After holding her job for eight months, the NHS trust could not wait any longer.
“I’d been to university, I’d followed the rules and I’d got a job but I still wasn’t able to go to Sainsbury’s or Tesco’s and put food in the trolley. You don’t mind going hungry but you don’t want your children to go hungry,” she said.
She took a free course provided by the Job Centre to allow her to get painting and decorating work to pay the bills, having phoned the DBS repeatedly to explain she was in rent arrears.
“I’m so angry and so upset with the fact that these people just ignored everything I said to them,” she said.
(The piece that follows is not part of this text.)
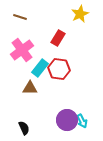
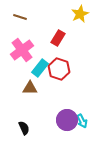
red hexagon: rotated 10 degrees clockwise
The Met has brought in extra people including those on restricted or recuperative duties. Transport for London workers have been seconded to deal with taxi driver applications.
In a statement the Met said: “Looking forward, we have put in place a robust resourcing plan that includes ongoing training, recruitment and productivity measures to ensure we build a resilient, sustainable team.
“The MPS recognises that applicants may be impacted by turnaround times and is working with DBS and the Home Office to make reductions in waiting times; however this needs to be balanced against making thorough checks and lawful disclosures.”
Harriet Harman, Labour MP for Camberwell and Peckham, is among those who have been contacted by desperate constituents.
In March, the then Home Secretary Theresa May said in a letter to her: “I maintain a close interest in disclosure turnaround times and very much appreciate the impact that delays can have.”
Mrs May said she hoped the letter conveyed “how much of a priority it is for me to resolve this issue as soon as possible”.
This week a statement from the Home Office said: “Disclosure and Barring Service checks are an important aspect of public protection for both the voluntary and employment sectors.
“The DBS is working closely with the Metropolitan Police to ensure that their performance improves as quickly as possible.”